En janvier dernier, le ministère a lancé un plan d’incitation à l’installation de médecins généralistes dans ces zones sous-médicalisées qui concerne 4 422 communes. Principale mesure, en vigueur depuis quelques semaines : le coût de la consultation y est toujours de 20 euros pour les patients, mais payée 24 euros aux médecins par l’assurance maladie. Ce plan s’ajoute aux multiples aides – bourses d’études, soutien à l’installation, rémunération des gardes en partie exonérée d’impôt… – que pouvaient déjà accorder les collectivités locales ou l’assurance maladie aux médecins qui s’installent en zones sous-médicalisées.
Renforcer le rôle du pharmacien. À l’initiative de professionnels de santé ou de collectivités locales, d’autres réponses sont par ailleurs apportées au problème de la désertification médicale. Ainsi, des maisons de santé rurale ont commencé à voir le jour. Elles regroupent plusieurs médecins et d’autres professionnels de santé (infirmiers, kinésithérapeutes, dentistes, podologues…) pour rompre l’isolement et maintenir une offre de soins de proximité. C’est par exemple le cas à Bréhan (Morbihan), commune de 2 700 habitants où une maison de santé rurale rassemble deux médecins généralistes, un podologue, une diététicienne et un dentiste auxquels vont prochainement se joindre des infirmiers. Ce pôle médical travaille en collaboration étroite avec la pharmacie du village, installée juste à côté.
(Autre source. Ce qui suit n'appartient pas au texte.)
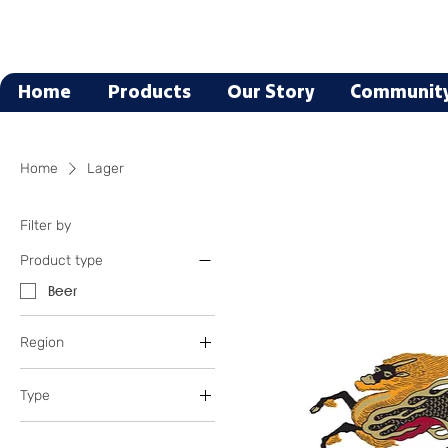
Home
Products
Our Story
Communit
Home
Lager
Filter by
Product type
Beer
Region
California
Type
Germany
Montana
Blonde
Oregon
Soucieuse d’apporter sa contribution à la lutte contre les déserts médicaux, la Mutualité sociale agricole (MSA) accompagne actuellement neuf projets de création de maisons de santé rurale qui devraient ouvrir leurs portes l’an prochain dans neuf départements différents. « Coordination des soins, travail pluridisciplinaire sur des thématiques communes : c’est la médecine de demain en milieu rural », estime Arnaud de la Seiglière, médecin conseiller technique national à la MSA.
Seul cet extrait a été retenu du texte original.